A vessel of #50*g# mass was filled with water, and the mass of the vessel and its content were #125*g#. The water was emptied, and the vessel was filled with an unknown liquid, and the mass of the vessel and it contents was #110*g#. Can you address?

#"(i) what was the density of the unknown liquid;"#
#"(ii) what was the relative density of the unknown liquid?"#

1 Answer
Jul 8, 2017

Answer:

We can infer IMMEDIATELY that the volume of the vessel is #75*mL#. Why?

Explanation:

Because we filled the vessel with #(125-50)*g=75*g# water, which has a VOLUME of #75*mL#.

When it was filled with an unknown liquid, the volume of the liquid is still #75*mL#, but the MASS of the unknown liquid was #110*g-50*g=60*g#, and thus its density, #rho#, was #"mass"/"volume"# #=# #(60*g)/(75*mL)=0.80*g*mL^-1#.

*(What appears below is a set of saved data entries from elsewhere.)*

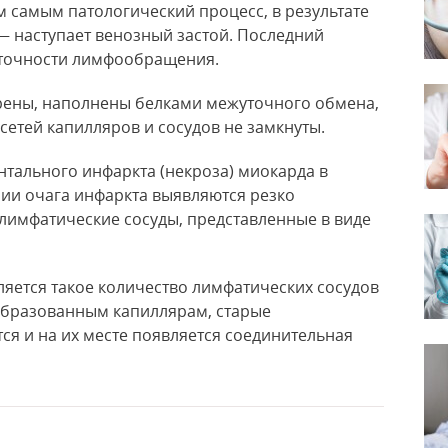
м самым патологический процесс, в результате
— наступает венозный застой. Последний
аточности лимфообращения.
ены, наполнены белками межуточного обмена,
сетей капилляров и сосудов не замкнуты.
нтального инфаркта (некроза) миокарда в
ии очага инфаркта выявляются резко
имфатические сосуды, представленные в виде
яется такое количество лимфатических сосудов
ообразованным капиллярам, старые
я и на их месте появляется соединительная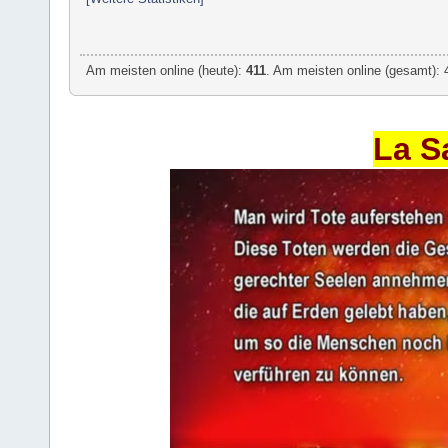
Am meisten online (heute):
411
. Am meisten online (gesamt): 
La S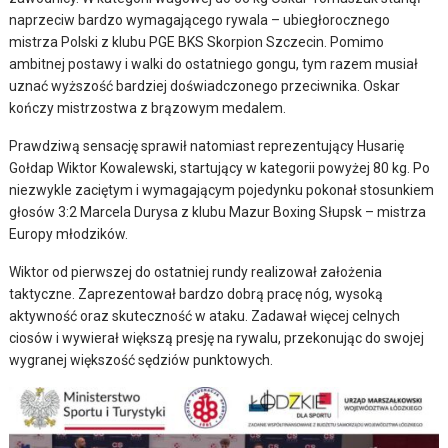
naprzeciw bardzo wymagającego rywala – ubiegłorocznego
mistrza Polski z klubu PGE BKS Skorpion Szczecin. Pomimo
ambitnej postawy i walki do ostatniego gongu, tym razem musiał
uznać wyższość bardziej doświadczonego przeciwnika. Oskar
kończy mistrzostwa z brązowym medalem.
Prawdziwą sensację sprawił natomiast reprezentujący Husarię
Gołdap Wiktor Kowalewski, startujący w kategorii powyżej 80 kg. Po
niezwykle zaciętym i wymagającym pojedynku pokonał stosunkiem
głosów 3:2 Marcela Durysa z klubu Mazur Boxing Słupsk – mistrza
Europy młodzików.
Wiktor od pierwszej do ostatniej rundy realizował założenia
taktyczne. Zaprezentował bardzo dobrą pracę nóg, wysoką
aktywność oraz skuteczność w ataku. Zadawał więcej celnych
ciosów i wywierał większą presję na rywalu, przekonując do swojej
wygranej większość sędziów punktowych.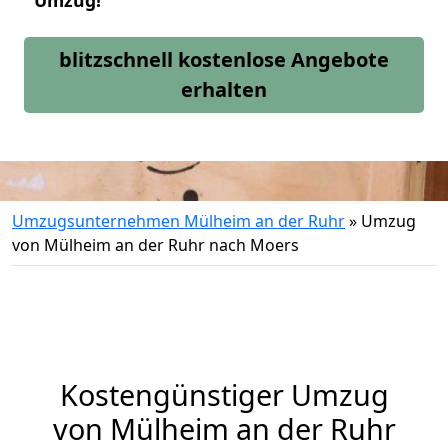
Umzug!
blitzschnell kostenlose Angebote
erhalten
Umzugsunternehmen Mülheim an der Ruhr
»
Umzug
von Mülheim an der Ruhr nach Moers
Kostengünstiger Umzug
von Mülheim an der Ruhr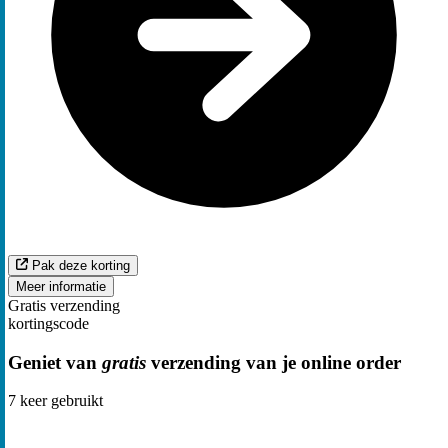
Pak deze korting
Meer informatie
Gratis verzending
kortingscode
Geniet van
gratis
verzending van je online order
7
keer gebruikt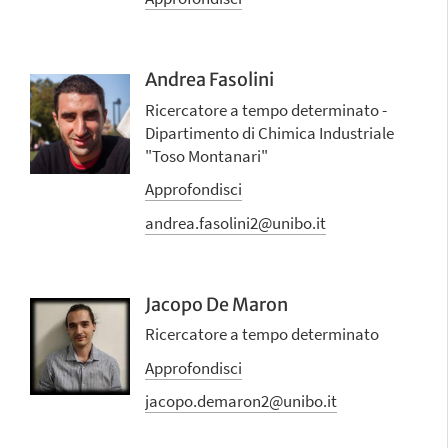
Andrea Fasolini
Ricercatore a tempo determinato -
Dipartimento di Chimica Industriale
"Toso Montanari"
Approfondisci
andrea.fasolini2@unibo.it
Jacopo De Maron
Ricercatore a tempo determinato
Approfondisci
jacopo.demaron2@unibo.it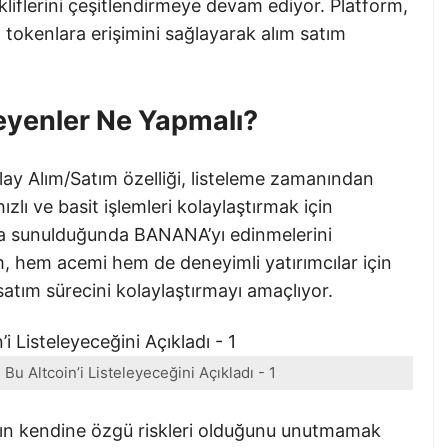
ekliflerini çeşitlendirmeye devam ediyor. Platform,
n tokenlara erişimini sağlayarak alım satım
eyenler Ne Yapmalı?
ay Alım/Satım özelliği, listeleme zamanından
zlı ve basit işlemleri kolaylaştırmak için
nıma sunulduğunda BANANA’yı edinmelerini
şım, hem acemi hem de deneyimli yatırımcılar için
atım sürecini kolaylaştırmayı amaçlıyor.
u Altcoin’i Listeleyeceğini Açıkladı - 1
nın kendine özgü riskleri olduğunu unutmamak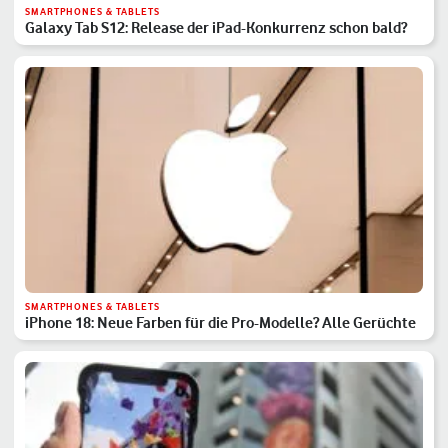
SMARTPHONES & TABLETS
Galaxy Tab S12: Release der iPad-Konkurrenz schon bald?
SMARTPHONES & TABLETS
iPhone 18: Neue Farben für die Pro-Modelle? Alle Gerüchte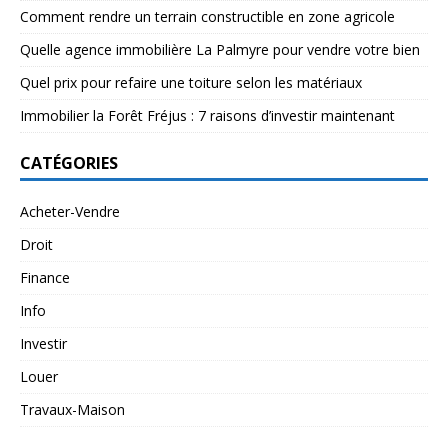
Comment rendre un terrain constructible en zone agricole
Quelle agence immobilière La Palmyre pour vendre votre bien
Quel prix pour refaire une toiture selon les matériaux
Immobilier la Forêt Fréjus : 7 raisons d’investir maintenant
CATÉGORIES
Acheter-Vendre
Droit
Finance
Info
Investir
Louer
Travaux-Maison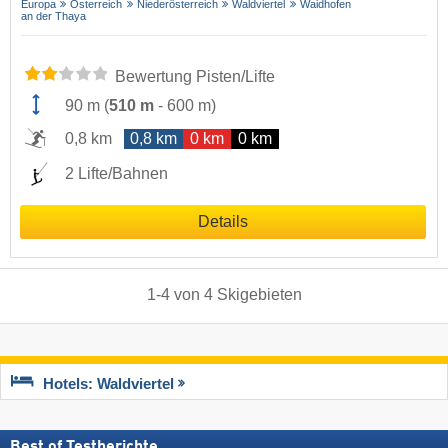
Europa
Österreich
Niederösterreich
Waldviertel
Waidhofen
an der Thaya
Bewertung Pisten/Lifte
90 m
(
510 m
-
600 m
)
0,8 km
0,8 km
0 km
0 km
2 Lifte/Bahnen
Details
1
-
4
von
4
Skigebieten
Hotels: Waldviertel
Best of Testberichte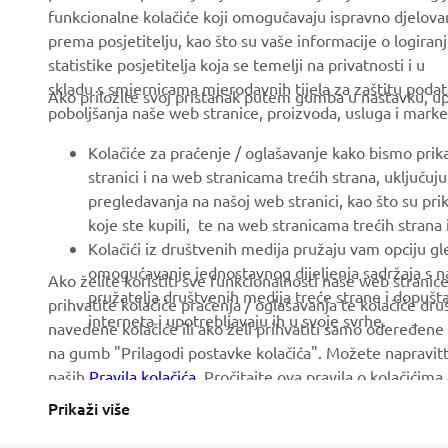
prema posjetitelju, kao što su vaše informacije o logiranj
statistike posjetitelja koja se temelji na privatnosti i u
About us
eBike systems
skladu s smjernicama mjerodavnih tijela za zaštitu podata
Ako priložite svoj pristanak putem gumba u nastavku, upo
News
Authorities & Police
poboljšanja naše web stranice, proizvoda, usluga i marke
Events
Golfcourses
Kolačiće za praćenje / oglašavanje kako bismo prik
Press
First responders
stranici i na web stranicama trećih strana, uključu
pregledavanja na našoj web stranici, kao što su pri
Brochures
Driving schools
koje ste kupili, te na web stranicama trećih strana
Working at Yamaha
Robotics
Kolačići iz društvenih medija pružaju vam opciju gl
omogućavanje jednostavnog dijeljenja sadržaja s na
Ako želite koristiti sve funkcionalnosti naše web strani
Become a Dealer
Partnerships
pružatelja društvenih medija treće strane i dopuš
prihvatite kolačiće praćenja / oglašavanja te kolačiće dr
Politika Ljudskih Prava
Technical information for
interneta i upotrebljavaju ih u svoje svrhe.
navedene kolačiće ili ako želi prihvatiti samo odeređene 
independent dealers
na gumb "Prilagodi postavke kolačića". Možete napravitt
Osnovna Politika
naših
Pravila kolačića
. Pročitajte ova pravila o kolačićim
Održivosti
Yamalube Safety Data
Sheets
Prikaži više
Whistleblower Channel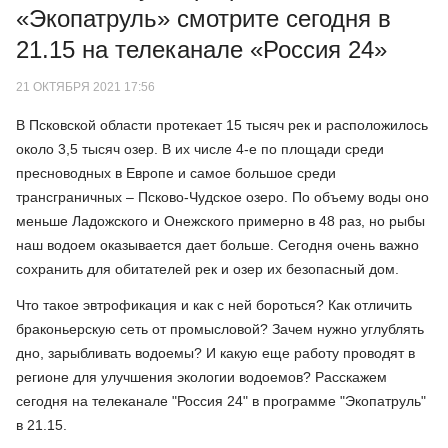
«Экопатруль» смотрите сегодня в
21.15 на телеканале «Россия 24»
21 ОКТЯБРЯ 2021 17:56
В Псковской области протекает 15 тысяч рек и расположилось
около 3,5 тысяч озер. В их числе 4-е по площади среди
пресноводных в Европе и самое большое среди
трансграничных – Псково-Чудское озеро. По объему воды оно
меньше Ладожского и Онежского примерно в 48 раз, но рыбы
наш водоем оказывается дает больше. Сегодня очень важно
сохранить для обитателей рек и озер их безопасный дом.
Что такое эвтрофикация и как с ней бороться? Как отличить
браконьерскую сеть от промысловой? Зачем нужно углублять
дно, зарыбливать водоемы? И какую еще работу проводят в
регионе для улучшения экологии водоемов? Расскажем
сегодня на телеканале "Россия 24" в программе "Экопатруль"
в 21.15.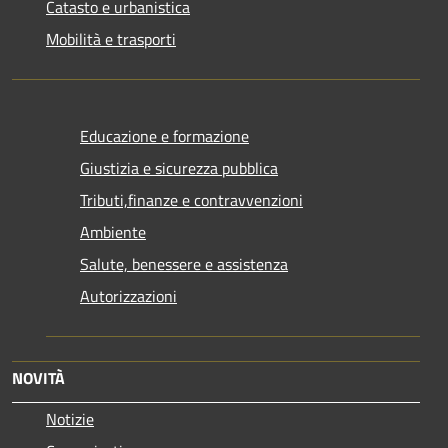
Catasto e urbanistica
Mobilità e trasporti
Educazione e formazione
Giustizia e sicurezza pubblica
Tributi,finanze e contravvenzioni
Ambiente
Salute, benessere e assistenza
Autorizzazioni
NOVITÀ
Notizie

And thus #rho_"relative"=rho_"substance"/rho_"water"=(0.80*g*mL^-1)/(1.00*g*mL^-1)=0.80#, a dimensionless quantity as required.

Do you agree that this should float on water if it is immiscible with water......?

#rho_"n-pentane"=0.63*g*mL^-1#........

#rho_"n-hexane"=0.65*g*mL^-1#........

#rho_"n-heptane"=0.68*g*mL^-1#........

#rho_"n-octane"=0.70*g*mL^-1#........

#rho_"n-butyl chloride"=0.89*g*mL^-1#........

#rho_"isopropyl chloride"=0.862*g*mL^-1#........

I list the densities of some common water immiscible solvents for comparison.

On the other hand, #rho_"ethyl alcohol"=0.79*g*mL^-1#........Its density is certainly consistent (within experimental error) with that of the given liquid. Why can you argue that the unknown solvent is NOT #"ethyl alcohol"#?